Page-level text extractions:
* * * * *
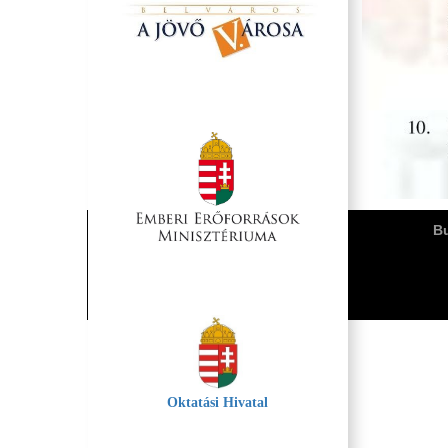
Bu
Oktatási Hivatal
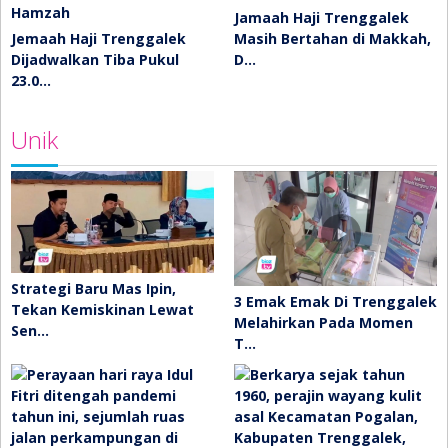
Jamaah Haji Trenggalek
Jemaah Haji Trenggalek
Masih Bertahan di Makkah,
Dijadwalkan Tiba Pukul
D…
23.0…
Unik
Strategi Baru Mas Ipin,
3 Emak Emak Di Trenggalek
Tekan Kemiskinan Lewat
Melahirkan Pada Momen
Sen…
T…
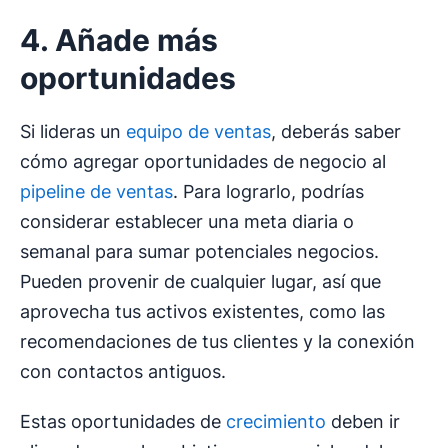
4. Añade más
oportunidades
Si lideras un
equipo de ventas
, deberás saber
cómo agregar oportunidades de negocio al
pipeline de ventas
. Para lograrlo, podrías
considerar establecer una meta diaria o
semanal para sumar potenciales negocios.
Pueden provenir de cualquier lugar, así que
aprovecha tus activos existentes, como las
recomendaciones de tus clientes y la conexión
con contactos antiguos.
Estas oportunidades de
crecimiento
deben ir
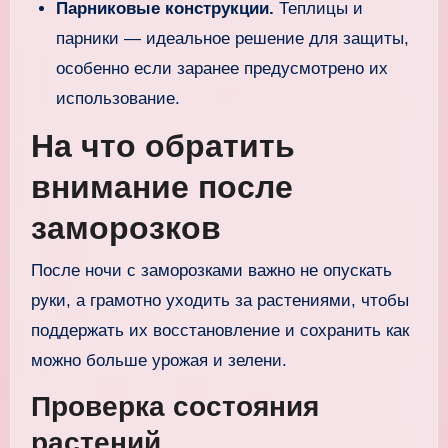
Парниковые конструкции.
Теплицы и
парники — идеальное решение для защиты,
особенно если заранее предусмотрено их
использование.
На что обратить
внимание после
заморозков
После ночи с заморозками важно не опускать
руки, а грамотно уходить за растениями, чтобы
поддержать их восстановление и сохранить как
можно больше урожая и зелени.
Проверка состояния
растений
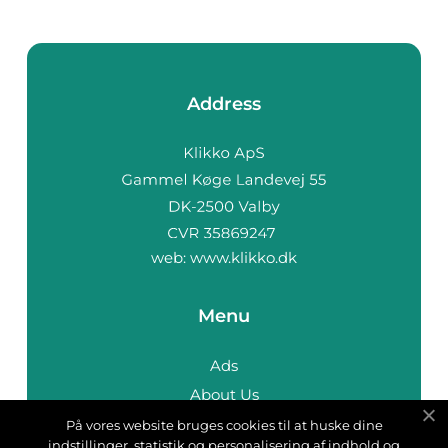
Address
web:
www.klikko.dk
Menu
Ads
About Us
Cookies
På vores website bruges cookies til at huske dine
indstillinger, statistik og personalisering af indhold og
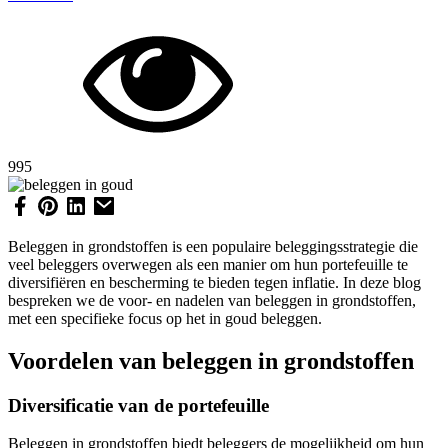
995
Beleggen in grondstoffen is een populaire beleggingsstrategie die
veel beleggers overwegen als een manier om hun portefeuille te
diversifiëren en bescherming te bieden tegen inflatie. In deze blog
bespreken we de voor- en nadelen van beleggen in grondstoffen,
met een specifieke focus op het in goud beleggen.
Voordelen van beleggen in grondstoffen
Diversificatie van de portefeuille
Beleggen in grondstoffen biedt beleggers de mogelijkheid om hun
* * * * *
Set down the data above word for word, leaving every picture out.

§ **Completed task**:
Bu
Oktatási Hivatal
Jamaah Haji Trenggalek
Jemaah Haji Trenggalek
Masih Bertahan di Makkah,
Dijadwalkan Tiba Pukul
D…
23.0…
Unik
Strategi Baru Mas Ipin,
3 Emak Emak Di Trenggalek
Tekan Kemiskinan Lewat
Melahirkan Pada Momen
Sen…
T…
4. Añade más
oportunidades
Si lideras un
equipo de ventas
, deberás saber
cómo agregar oportunidades de negocio al
pipeline de ventas
. Para lograrlo, podrías
considerar establecer una meta diaria o
semanal para sumar potenciales negocios.
Pueden provenir de cualquier lugar, así que
aprovecha tus activos existentes, como las
recomendaciones de tus clientes y la conexión
con contactos antiguos.
Estas oportunidades de
crecimiento
deben ir
Парниковые конструкции.
Теплицы и
парники — идеальное решение для защиты,
особенно если заранее предусмотрено их
использование.
На что обратить
внимание после
заморозков
После ночи с заморозками важно не опускать
руки, а грамотно уходить за растениями, чтобы
поддержать их восстановление и сохранить как
можно больше урожая и зелени.
Проверка состояния
растений
Address
web:
www.klikko.dk
Menu
Ads
About Us
Cookies
På vores website bruges cookies til at huske dine
indstillinger, statistik og personalisering af indhold og
995
Beleggen in grondstoffen is een populaire beleggingsstrategie die
veel beleggers overwegen als een manier om hun portefeuille te
diversifiëren en bescherming te bieden tegen inflatie. In deze blog
bespreken we de voor- en nadelen van beleggen in grondstoffen,
met een specifieke focus op het in goud beleggen.
Voordelen van beleggen in grondstoffen
Diversificatie van de portefeuille
Beleggen in grondstoffen biedt beleggers de mogelijkheid om hun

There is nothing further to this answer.